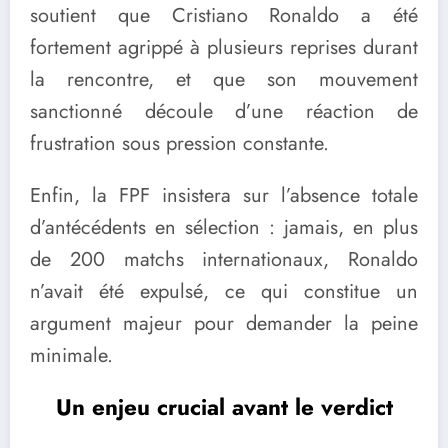
soutient que Cristiano Ronaldo a été
fortement agrippé à plusieurs reprises durant
la rencontre, et que son mouvement
sanctionné découle d’une réaction de
frustration sous pression constante.
Enfin, la FPF insistera sur l’absence totale
d’antécédents en sélection : jamais, en plus
de 200 matchs internationaux, Ronaldo
n’avait été expulsé, ce qui constitue un
argument majeur pour demander la peine
minimale.
Un enjeu crucial avant le verdict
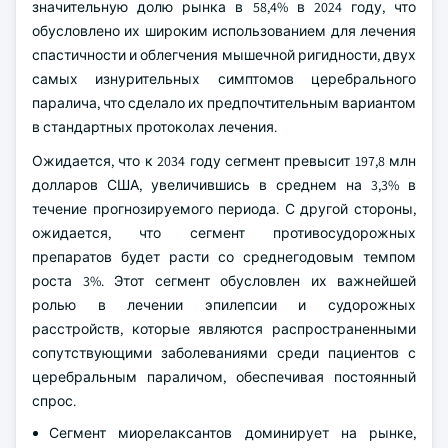
значительную долю рынка в 58,4% в 2024 году, что
обусловлено их широким использованием для лечения
спастичности и облегчения мышечной ригидности, двух
самых изнурительных симптомов церебрального
паралича, что сделало их предпочтительным вариантом
в стандартных протоколах лечения.
Ожидается, что к 2034 году сегмент превысит 197,8 млн
долларов США, увеличившись в среднем на 3,3% в
течение прогнозируемого периода. С другой стороны,
ожидается, что сегмент противосудорожных
препаратов будет расти со среднегодовым темпом
роста 3%. Этот сегмент обусловлен их важнейшей
ролью в лечении эпилепсии и судорожных
расстройств, которые являются распространенными
сопутствующими заболеваниями среди пациентов с
церебральным параличом, обеспечивая постоянный
спрос.
Сегмент миорелаксантов доминирует на рынке,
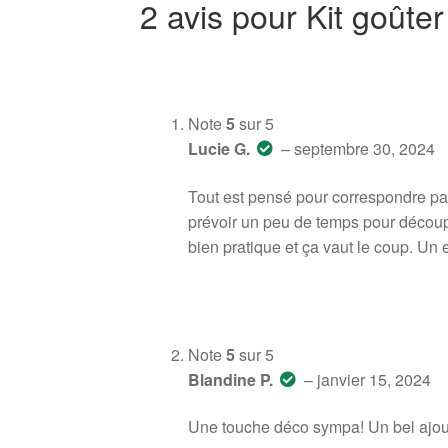
2 avis pour
Kit goût
Note
5
sur 5
Lucie G.
–
septembre 30, 2024
Tout est pensé pour correspondre parf
prévoir un peu de temps pour découp
bien pratique et ça vaut le coup. Un
Note
5
sur 5
Blandine P.
–
janvier 15, 2024
Une touche déco sympa! Un bel ajout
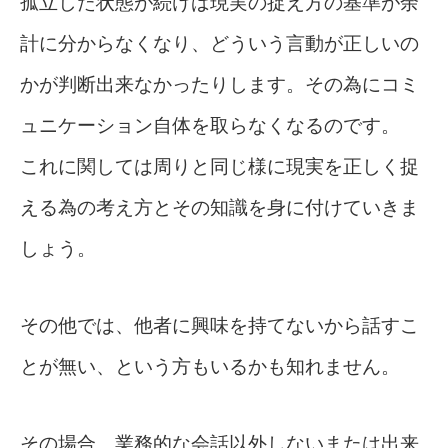
孤立した状態が続けば現実の捉え方の基準が余
計に分からなくなり、どういう言動が正しいの
かが判断出来なかったりします。その為にコミ
ュニケーション自体を取らなくなるのです。
これに関しては周りと同じ様に現実を正しく捉
える為の考え方とその知識を身に付けていきま
しょう。
その他では、他者に興味を持てないから話すこ
とが無い、という方もいるかも知れません。
その場合、業務的な会話以外しないまたは出来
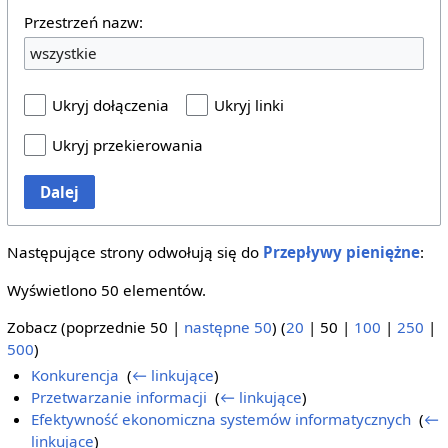
Przestrzeń nazw:
wszystkie
Ukryj dołączenia
Ukryj linki
Ukryj przekierowania
Dalej
Następujące strony odwołują się do
Przepływy pieniężne
:
Wyświetlono 50 elementów.
Zobacz (
poprzednie 50
|
następne 50
) (
20
|
50
|
100
|
250
|
500
)
Konkurencja
‎
(
← linkujące
)
Przetwarzanie informacji
‎
(
← linkujące
)
Efektywność ekonomiczna systemów informatycznych
‎
(
←
linkujące
)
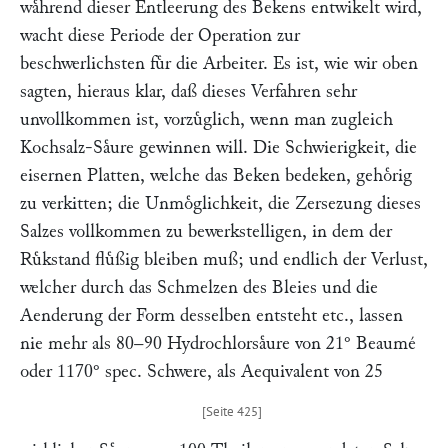
waͤhrend dieser Entleerung des Bekens entwikelt wird,
wacht diese Periode der Operation zur
beschwerlichsten fuͤr die Arbeiter. Es ist, wie wir oben
sagten, hieraus klar, daß dieses Verfahren sehr
unvollkommen ist, vorzuͤglich, wenn man zugleich
Kochsalz-Saͤure gewinnen will. Die Schwierigkeit, die
eisernen Platten, welche das Beken bedeken, gehoͤrig
zu verkitten; die Unmoͤglichkeit, die Zersezung dieses
Salzes vollkommen zu bewerkstelligen, in dem der
Ruͤkstand fluͤßig bleiben muß; und endlich der Verlust,
welcher durch das Schmelzen des Bleies und die
Aenderung der Form desselben entsteht etc., lassen
nie mehr als 80–90 Hydrochlorsaͤure von 21° Beaumé
oder 1170° spec. Schwere, als Aequivalent von 25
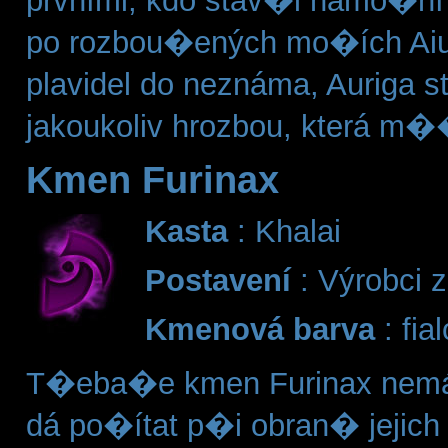
prvními, kdo stav�l námo�ní
po rozbou�ených mo�ích Aiu
plavidel do neznáma, Auriga 
jakoukoliv hrozbou, která m�
Kmen Furinax
Kasta
: Khalai
Postavení
: Výrobci z
Kmenová barva
: fia
T�eba�e kmen Furinax nemá 
dá po�ítat p�i obran� jejich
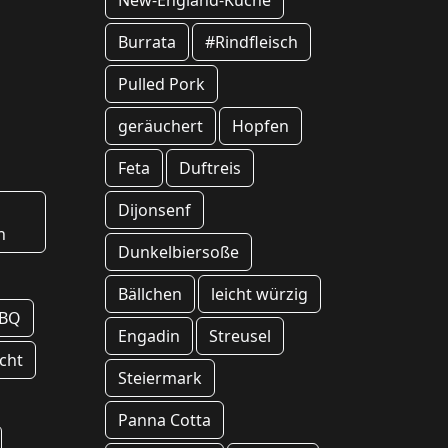
New-England-Küche
Burrata
#Rindfleisch
Pulled Pork
geräuchert
Hopfen
Feta
Duftreis
Dijonsenf
n
Dunkelbiersoße
Bällchen
leicht würzig
BQ
Engadin
Streusel
cht
Steiermark
Panna Cotta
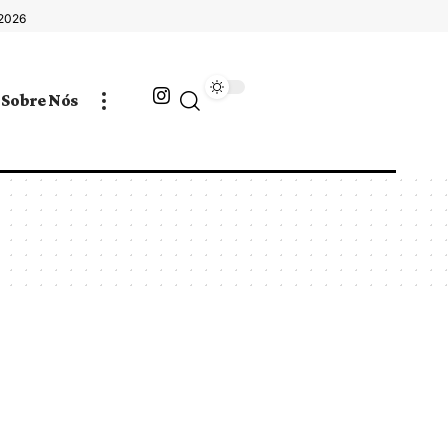
 2026
Sobre Nós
━━━━━━
- _Brief_
Only one number is needed: please count the lines of the entries above in which the string "dieses" occurs.

- _Response area_
2